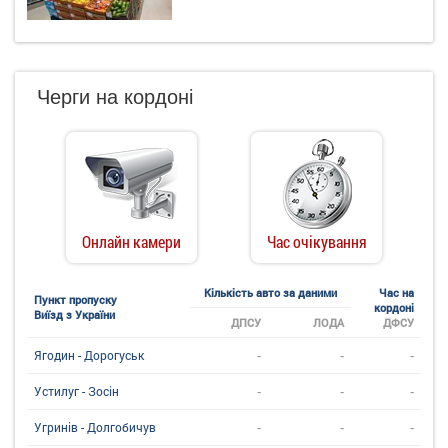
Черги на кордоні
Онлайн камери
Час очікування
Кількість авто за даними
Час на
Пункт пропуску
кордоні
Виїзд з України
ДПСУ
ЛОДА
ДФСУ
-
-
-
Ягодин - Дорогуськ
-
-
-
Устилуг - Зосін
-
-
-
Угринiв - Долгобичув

=====

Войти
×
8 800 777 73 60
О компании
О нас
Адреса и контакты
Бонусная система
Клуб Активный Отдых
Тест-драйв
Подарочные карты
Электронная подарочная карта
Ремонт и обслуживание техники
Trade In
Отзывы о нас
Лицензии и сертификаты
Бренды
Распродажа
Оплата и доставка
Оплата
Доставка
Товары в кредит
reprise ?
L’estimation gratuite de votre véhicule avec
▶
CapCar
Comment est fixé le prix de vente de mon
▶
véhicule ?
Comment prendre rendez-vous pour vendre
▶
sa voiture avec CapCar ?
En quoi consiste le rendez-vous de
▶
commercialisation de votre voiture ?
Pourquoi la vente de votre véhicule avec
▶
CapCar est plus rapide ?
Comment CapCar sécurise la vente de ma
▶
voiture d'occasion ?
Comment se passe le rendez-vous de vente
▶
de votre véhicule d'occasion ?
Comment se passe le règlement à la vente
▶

=====

▶ Aim of the task:
Which lines in the listing have the string "voiture"? Pick them out and copy them.

▶ Answer to this exercise:
sa voiture avec CapCar ?
commercialisation de votre voiture ?
voiture d'occasion ?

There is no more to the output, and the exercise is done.